Humanism’s biggest impact is on you right now: without the Renaissance turning attention back to human achievements here on Planet Earth, education likely would have remained the same. With humanism and its secular focus, the possibilities here for the immediate future (not the eternal future) became opened. The more you learn and the more fields you study means that many more possibilities for success you could pursue. Therefore, an educational system based on the humanities and the sciences simultaneously started to be emphasized—in short, the style of education that you now experience was born in the Renaissance. Not just the priests, but everyone, should know as much as they can in order to become the best version of themselves possible. So… you have the Renaissance to blame for all that homework.

It Wasn’t All All That

Despite the above paragraph, keep in mind that the majority of society in Renaissance Italy was still uneducated, and still lower-class. The humanist education system was not public—it was open for the merchants and the artists, writers, and others who worked for them. Also keep in mind that it was mostly Renaissance men—a Renaissance woman’s primary job was still considered child-bearing and child-raising. (That would remain the case for most women until the 20th century—for that matter, that remains the case for some women today.) If the Renaissance woman could educate herself in subjects, that might make herself more appealing to a potential Renaissance man husband. However, after marriage, “her place” was considered to be the home.

That being written, the Renaissance Men did open the door for greater numbers of people in all levels of society to realize their potential. Let’s see how they did it.
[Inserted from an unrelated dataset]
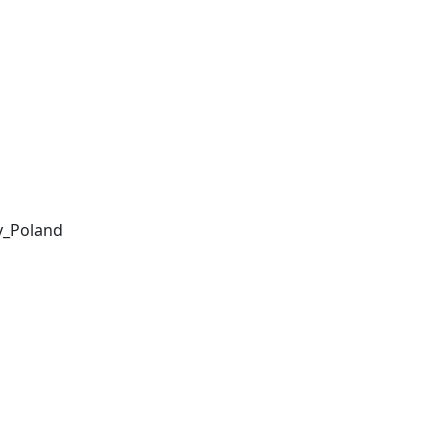
y_Poland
Hildegard of Bingen: The Exception That Proves the Rule

There was one woman in medieval times who stood out as a philosopher, visionary, scientist, scholar, composer, playwright, and inventor of her own alphabet, and that was Hildegard of Bingen (1090-1179). However, the only reason she was able to be a “Renaissance woman” was that she was a nun during the Dark Ages. Nonetheless, Hildegard stands out as a very early advocate of women’s equality and spirituality. Her most famous piece of vocal music depicts all female voices cast as the virtues and there is only one male character: The Devil, who speaks his lines as he is not able to sing like the angels.